Imports from India amounted to $211.5 million during the first 11 months of FY25 — exceeding $207m in FY24 and $190m in FY23, based on State Bank of Pakistan (SBP) data. In May alone — when the four-day war erupted at the start of the month—imports were at $15m, which fell slightly short of $17m during the same month last year.
Pakistani exports to India, however, continued to be negligible. During May, they came in at a mere $1,000, whereas overall exports for July-May FY25 were only $0.5m. During FY24 and FY23, they were $3.44m and $0.33m, respectively, which points to the extremely asymmetrical nature of bilateral trade.
Traders shied away from commenting on the continuation of imports during the strained time. One of them proposed that the products could have come through third countries with payments already made before the hostilities.
“It could have come from a third country and the payment for the May imports would have been made before the war,” he said.
While government figures show minimal trade, Indian think tanks say actual trade is much greater.
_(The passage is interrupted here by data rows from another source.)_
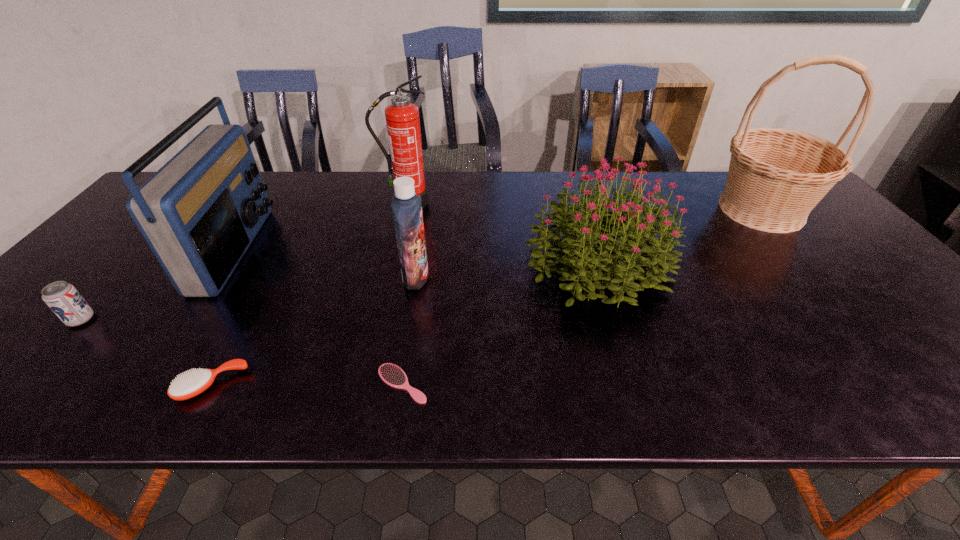 Locate an element on the screen. This screenshot has width=960, height=540. the shorter hairbrush is located at coordinates (392, 375).

Identify the location of vacant area located 0.290m on the front of the rightmost object. Image resolution: width=960 pixels, height=540 pixels. (852, 317).

I want to click on vacant area situated on the front-facing side of the fire extinguisher, so click(383, 302).

This screenshot has height=540, width=960. What are the coordinates of `free spot located 0.060m on the front panel of the second object from left to right` in the screenshot? It's located at (278, 249).

You are a GUI agent. You are given a task and a screenshot of the screen. Output one action in this format:
    pyautogui.click(x=<x>, y=<y>)
    Task: Click on the vacant space situated 0.130m on the right of the seventh object from left to right
    The height and width of the screenshot is (540, 960).
    Given the screenshot: What is the action you would take?
    pyautogui.click(x=723, y=265)

The image size is (960, 540). What are the coordinates of `free region located 0.340m on the front label of the shampoo` in the screenshot? It's located at (565, 277).

Find the location of a particular element. Image resolution: width=960 pixels, height=540 pixels. free space located 0.240m on the right of the beer can is located at coordinates (201, 320).

I want to click on free location located on the left of the taller hairbrush, so click(98, 384).

This screenshot has height=540, width=960. Find the location of `free spot located on the left of the right hairbrush`. free spot located on the left of the right hairbrush is located at coordinates (172, 383).

This screenshot has width=960, height=540. I want to click on basket situated at the far edge, so click(776, 176).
The India-based Global Trade Research Initiative (GTRI) last month said India’s unofficial exports to Pakistan stood at an estimated $10bn a year, channeled mainly through Dubai, Colombo, and Singapore.
Experts explain the unofficial trade continues to be strong because of the high cost of production in Pakistan and its industrial reliance on foreign inputs.
Official trade ties between Pakistan and India have been in limbo since 2019, but the data and ground realities indicate economic interdependence continues to exist, albeit through unofficial channels.